Alberto Carmona-Bayonas and Francisco Ayala de la Peña, Hospital Universitario Morales Meseguer; Jerónimo Martínez, Hospital Universitario Virgen de la Arrixaca, Murcia; Paula Jiménez-Fonseca, Hospital Universitario Central de Asturias, Oviedo; Juan Virizuela Echaburu, Hospital Universitario Virgen Macarena; Carmen Beato, Hospital Nisa Aljarafe, Seville; Maite Antonio, Institut Català d'Oncologia Duran i Reynals; Carme Font, Hospital Universitario Clínic; Mercè Biosca, Hospital Universitario Vall d'Hebron; María Ángeles Arcusa Lanza, Consorci Sanitari de Terrassa, Barcelona; Avinash Ramchandani, Hospital Universitario de Las Palmas, Las Palmas; Jorge Hernando Cubero, Hospital Universitario Miguel Servet, Zaragoza; Javier Espinosa, Hospital General Universitario de Ciudad Real, Ciudad Real; Eva Martínez de Castro, Hospital Universitario Marqués de Valdecilla, Santander; Ismael Ghanem, Hospital Universitario La Paz; Rebeca Mondéjar, Hospital Virgen de la Luz de Cuenca; Aránzazu Manzano, Hospital Universitario Clínico San Carlos, Madrid; Ana Blasco, Hospital General Universitario de Valencia, Valencia; Yaiza Bonilla, Hospital de Santa Lucía, Cartagena; Isabel Aragón Manrique, Hospital Juan Ramón Jiménez, Huelva; Elena Sevillano, Hospital Universitario Son Espases, Palma de Mallorca; Eduardo Castañón, Clínica Universitaria Navarra, Navarre; Mercé Cardona, Hospital de Tortosa Verge de la Cinta, Tarragona; Elena Gallardo Martín, Complejo Universitario de Pontevedra, Pontevedra; Quionia Pérez Armillas, Hospital Universitario de Valladolid, Valladolid; Fernando Sánchez Lasheras, University of Oviedo, Gijón, Spain; and Marcelo Garrido, Universidad Católica Pontificia de Chile, Santiago de Chile, Chile.
J Clin Oncol. 2015 Feb 10;33(5):465-71. doi: 10.1200/JCO.2014.57.2347. Epub 2015 Jan 5.
To validate a prognostic score predicting major complications in patients with solid tumors and seemingly stable episodes of febrile neutropenia (FN).
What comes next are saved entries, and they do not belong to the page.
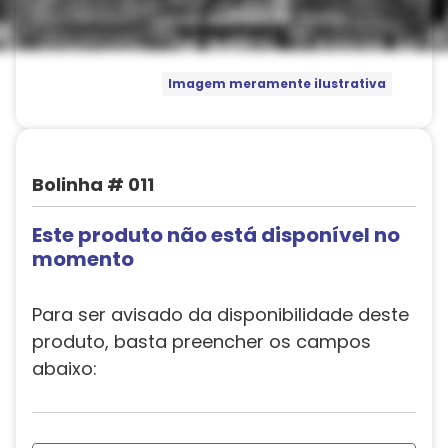
Imagem meramente ilustrativa
Bolinha # 011
Este produto não está disponível no
momento
Para ser avisado da disponibilidade deste
produto, basta preencher os campos
abaixo:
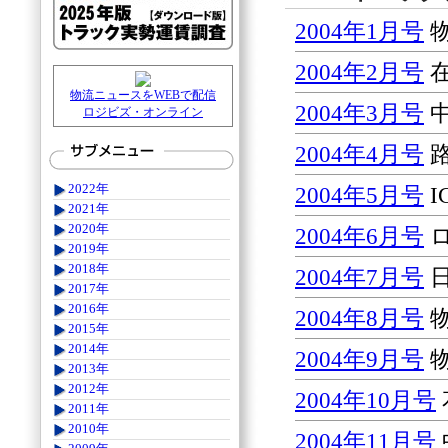
2004年1月号
物
2004年2月号
在
物流ニュースをWEBで配信
2004年3月号
中
ロジビズ・オンライン
2004年4月号
2022年
2004年5月号
I
2021年
2020年
2004年6月号
2019年
2018年
2004年7月号
日
2017年
2016年
2004年8月号
物
2015年
2014年
2004年9月号
物
2013年
2012年
2004年10月号
2011年
2010年
2004年11月号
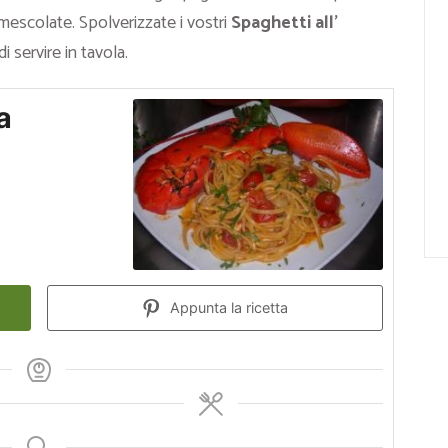
 mescolate. Spolverizzate i vostri
Spaghetti all’
 servire in tavola.
a
Appunta la ricetta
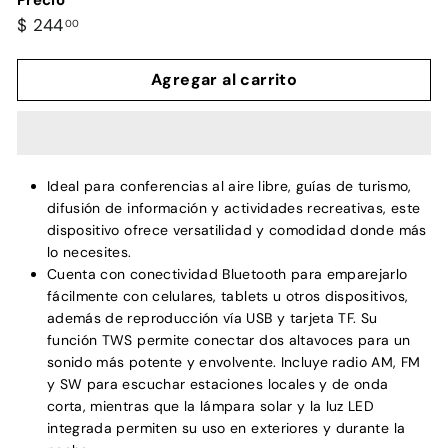
Precio
Precio
$
$ 244
00
habitual
244.00
Agregar al carrito
Ideal para conferencias al aire libre, guías de turismo,
difusión de información y actividades recreativas, este
dispositivo ofrece versatilidad y comodidad donde más
lo necesites.
Cuenta con conectividad Bluetooth para emparejarlo
fácilmente con celulares, tablets u otros dispositivos,
además de reproducción vía USB y tarjeta TF. Su
función TWS permite conectar dos altavoces para un
sonido más potente y envolvente. Incluye radio AM, FM
y SW para escuchar estaciones locales y de onda
corta, mientras que la lámpara solar y la luz LED
integrada permiten su uso en exteriores y durante la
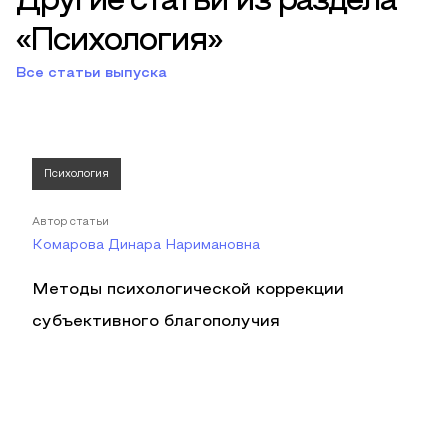
Другие статьи из раздела
«Психология»
Все статьи выпуска
Психология
Автор статьи
Комарова Динара Наримановна
Методы психологической коррекции
субъективного благополучия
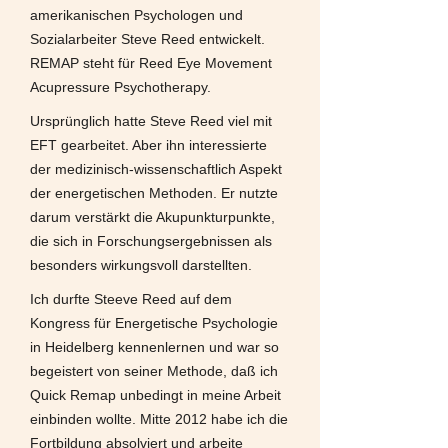
amerikanischen Psychologen und
Sozialarbeiter Steve Reed entwickelt.
REMAP steht für Reed Eye Movement
Acupressure Psychotherapy.
Ursprünglich hatte Steve Reed viel mit
EFT gearbeitet. Aber ihn interessierte
der medizinisch-wissenschaftlich Aspekt
der energetischen Methoden. Er nutzte
darum verstärkt die Akupunkturpunkte,
die sich in Forschungsergebnissen als
besonders wirkungsvoll darstellten.
Ich durfte Steeve Reed auf dem
Kongress für Energetische Psychologie
in Heidelberg kennenlernen und war so
begeistert von seiner Methode, daß ich
Quick Remap unbedingt in meine Arbeit
einbinden wollte. Mitte 2012 habe ich die
Fortbildung absolviert und arbeite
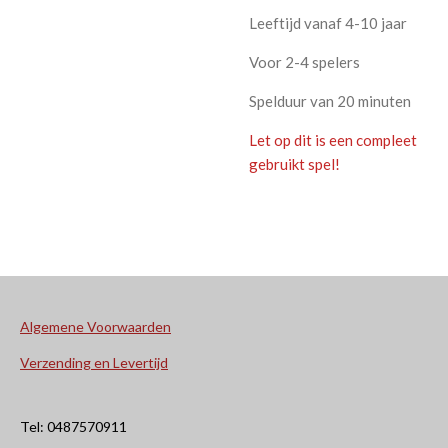
Leeftijd vanaf 4-10 jaar
Voor 2-4 spelers
Spelduur van 20 minuten
Let op dit is een compleet
gebruikt spel!
Algemene Voorwaarden
Verzending en Levertijd
Tel: 0487570911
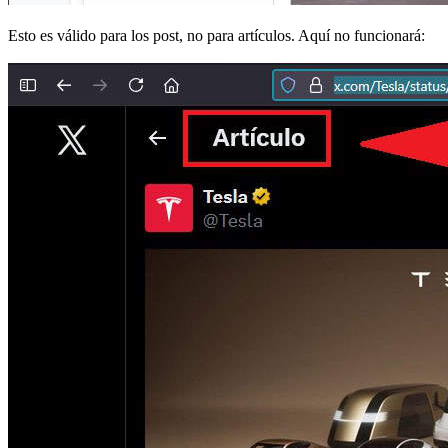
Esto es válido para los post, no para artículos. Aquí no funcionará:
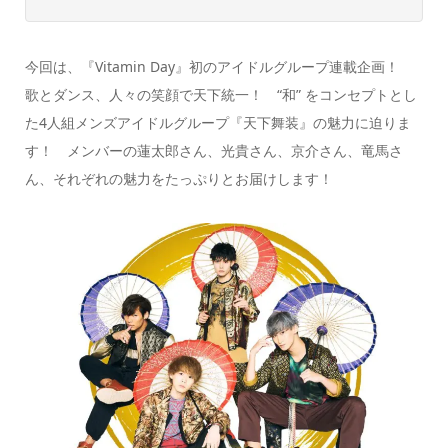
今回は、『Vitamin Day』初のアイドルグループ連載企画！
歌とダンス、人々の笑顔で天下統一！ “和” をコンセプトとし
た4人組メンズアイドルグループ『天下舞装』の魅力に迫りま
す！ メンバーの蓮太郎さん、光貴さん、京介さん、竜馬さ
ん、それぞれの魅力をたっぷりとお届けします！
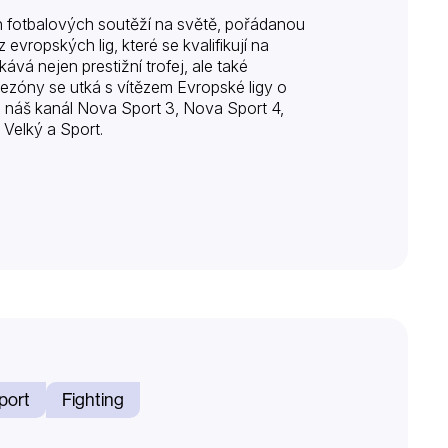
h fotbalových soutěží na světě, pořádanou
evropských lig, které se kvalifikují na
vá nejen prestižní trofej, ale také
ezóny se utká s vítězem Evropské ligy o
i náš kanál Nova Sport 3, Nova Sport 4,
 Velký a Sport.
port
Fighting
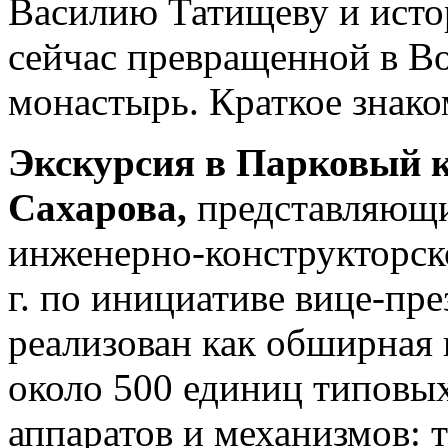
Василию Татищеву и исто
сейчас превращенной в В
монастырь. Краткое знако
Экскурсия в Парковый к
Сахарова,
представляющи
инженерно-конструкторск
г. по инициативе вице-пр
реализован как обширная 
около 500 единиц типовы
аппаратов и механизмов: т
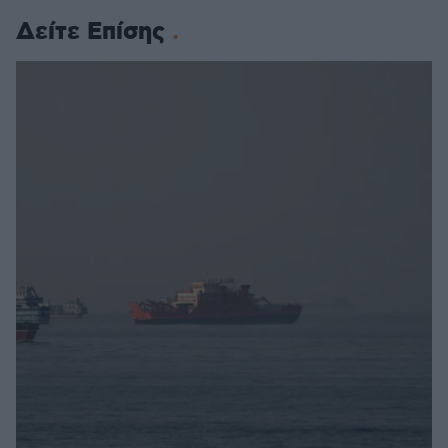
Δείτε Επίσης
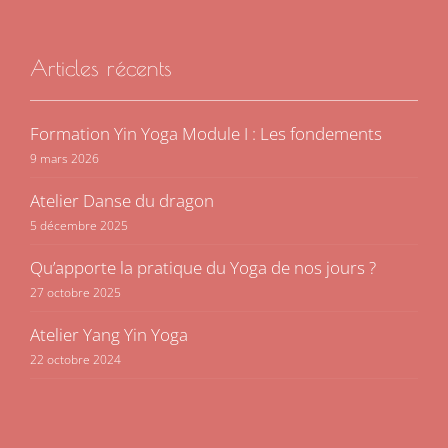
Articles récents
Formation Yin Yoga Module I : Les fondements
9 mars 2026
Atelier Danse du dragon
5 décembre 2025
Qu’apporte la pratique du Yoga de nos jours ?
27 octobre 2025
Atelier Yang Yin Yoga
22 octobre 2024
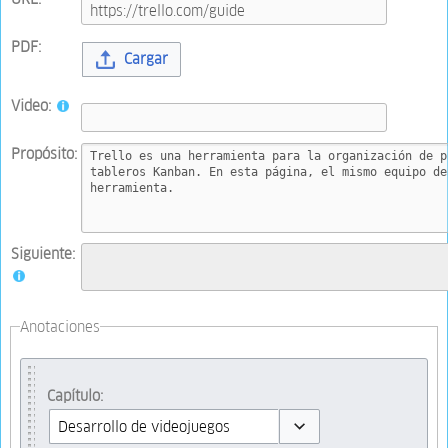
PDF:
Cargar
Video:
Propósito:
Siguiente:
Anotaciones
Capítulo:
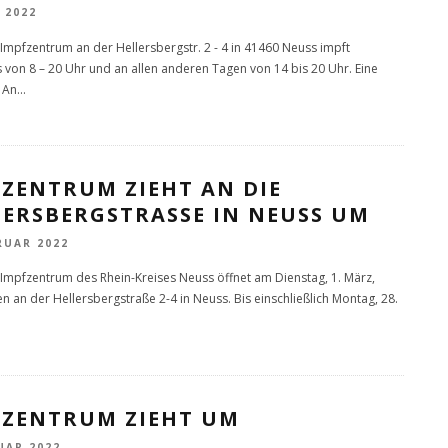
 2022
Impfzentrum an der Hellersbergstr. 2 - 4 in 41460 Neuss impft
 von 8 – 20 Uhr und an allen anderen Tagen von 14 bis 20 Uhr. Eine
 An
...
FZENTRUM ZIEHT AN DIE
ERSBERGSTRASSE IN NEUSS UM
RUAR 2022
Impfzentrum des Rhein-Kreises Neuss öffnet am Dienstag, 1. März,
en an der Hellersbergstraße 2-4 in Neuss. Bis einschließlich Montag, 28.
FZENTRUM ZIEHT UM
UAR 2022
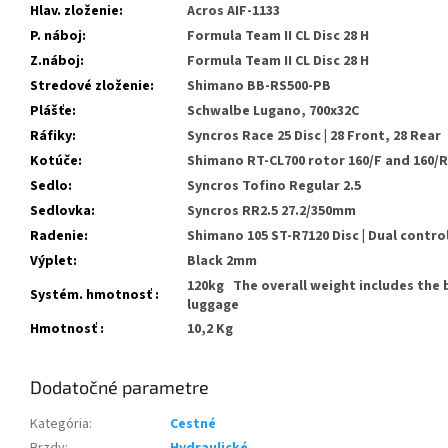
Hlav. zloženie
:
Acros AIF-1133
P. náboj
:
Formula Team II CL Disc 28 H
Z.náboj
:
Formula Team II CL Disc 28 H
Stredové zloženie
:
Shimano BB-RS500-PB
Plášťe
:
Schwalbe Lugano, 700x32C
Ráfiky
:
Syncros Race 25 Disc | 28 Front, 28 Rear
Kotúče
:
Shimano RT-CL700 rotor 160/F and 160/R
Sedlo
:
Syncros Tofino Regular 2.5
Sedlovka
:
Syncros RR2.5 27.2/350mm
Radenie
:
Shimano 105 ST-R7120 Disc | Dual contro
Výplet
:
Black 2mm
120kg The overall weight includes the 
Systém. hmotnosť
:
luggage
Hmotnosť
:
10,2 Kg
Dodatočné parametre
Kategória
:
Cestné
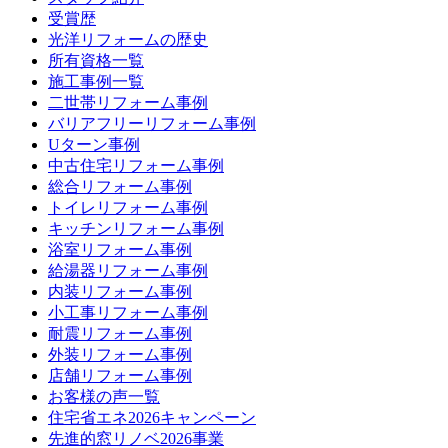
受賞歴
光洋リフォームの歴史
所有資格一覧
施工事例一覧
二世帯リフォーム事例
バリアフリーリフォーム事例
Uターン事例
中古住宅リフォーム事例
総合リフォーム事例
トイレリフォーム事例
キッチンリフォーム事例
浴室リフォーム事例
給湯器リフォーム事例
内装リフォーム事例
小工事リフォーム事例
耐震リフォーム事例
外装リフォーム事例
店舗リフォーム事例
お客様の声一覧
住宅省エネ2026キャンペーン
先進的窓リノベ2026事業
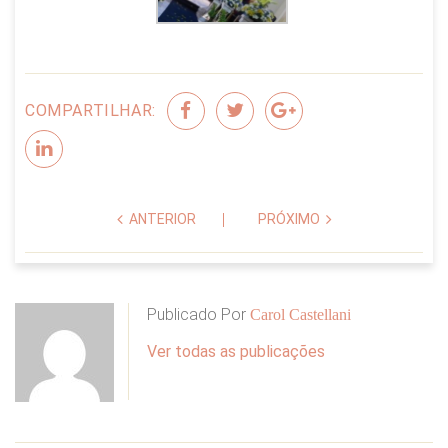
COMPARTILHAR:
ANTERIOR
PRÓXIMO
Publicado Por
Carol Castellani
Ver todas as publicações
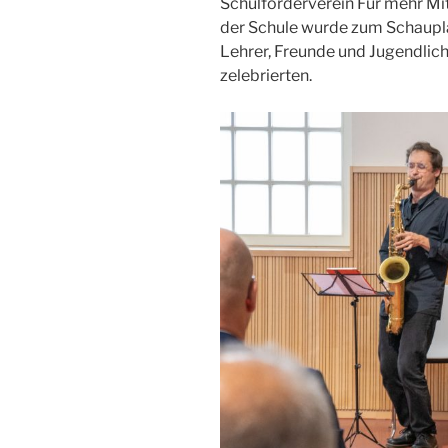
Schulförderverein Für mehr Mit
der Schule wurde zum Schauplat
Lehrer, Freunde und Jugendlic
zelebrierten.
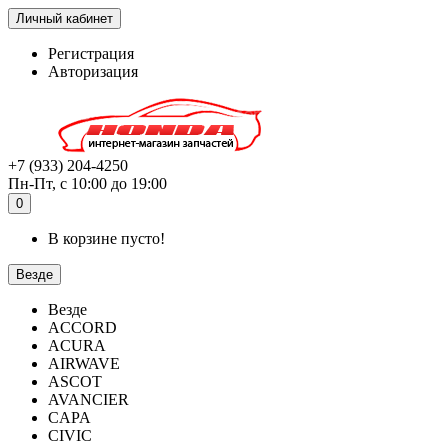
Личный кабинет
Регистрация
Авторизация
+7 (933) 204-4250
Пн-Пт, с 10:00 до 19:00
0
В корзине пусто!
Везде
Везде
ACCORD
ACURA
AIRWAVE
ASCOT
AVANCIER
CAPA
CIVIC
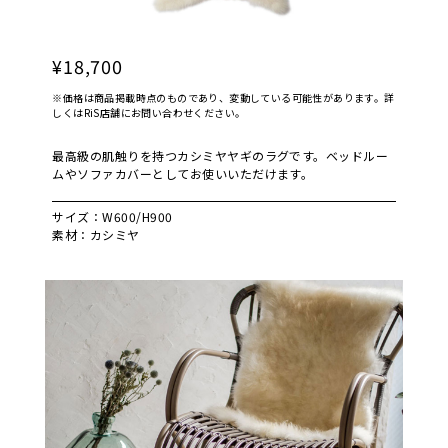
¥18,700
※価格は商品掲載時点のものであり、変動している可能性があります。詳
しくはRiS店舗にお問い合わせください。
最高級の肌触りを持つカシミヤヤギのラグです。ベッドルー
ムやソファカバーとしてお使いいただけます。
サイズ：W600/H900
素材：カシミヤ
The definition of clinical stability implies the absence of organ dysfunction, abnormalities in vital signs, and major infections.
We developed the Clinical Index of Stable Febrile Neutropenia (CISNE), with six explanatory variables associated with serious complications: Eastern Cooperative Oncology Group performance status ≥ 2 (2 points), chronic obstructive pulmonary disease (1 point), chronic cardiovascular disease (1 point), mucositis of grade ≥ 2 (National Cancer Institute Common Toxicity Criteria; 1 point), monocytes < 200 per μL (1 point), and stress-induced hyperglycemia (2 points). We integrated these factors into a score ranging from 0 to 8, which classifies patients into three prognostic classes: low (0 points), intermediate (1 to 2 points), and high risk (≥ 3 points). We present a multicenter validation of CISNE.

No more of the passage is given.